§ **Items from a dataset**
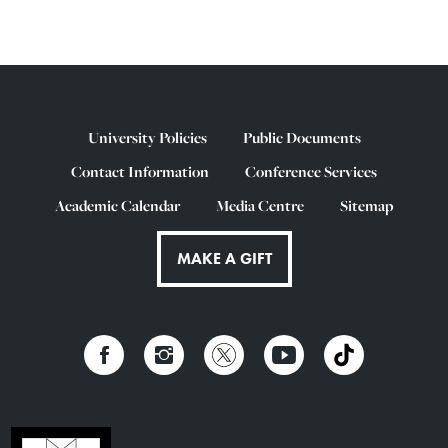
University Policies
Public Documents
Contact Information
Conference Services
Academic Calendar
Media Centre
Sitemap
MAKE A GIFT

--

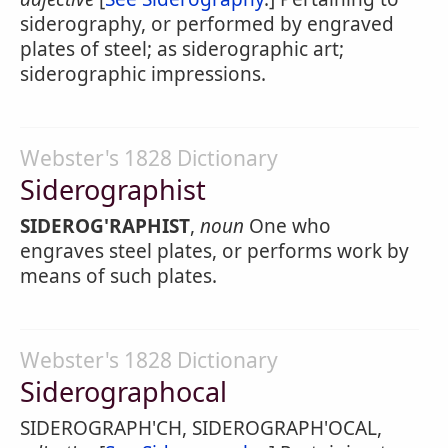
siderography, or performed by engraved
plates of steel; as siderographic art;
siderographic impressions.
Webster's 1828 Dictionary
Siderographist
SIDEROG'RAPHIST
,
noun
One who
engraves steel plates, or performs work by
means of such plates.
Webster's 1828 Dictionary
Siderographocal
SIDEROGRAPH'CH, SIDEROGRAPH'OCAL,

==

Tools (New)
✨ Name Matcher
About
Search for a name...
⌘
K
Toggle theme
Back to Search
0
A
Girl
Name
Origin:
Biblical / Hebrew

§ **EXERCISE OBJECTIVE**
Scanning the data above, copy out every line where "steel" is found.

§ **REPLY**
plates of steel; as siderographic art;
engraves steel plates, or performs work by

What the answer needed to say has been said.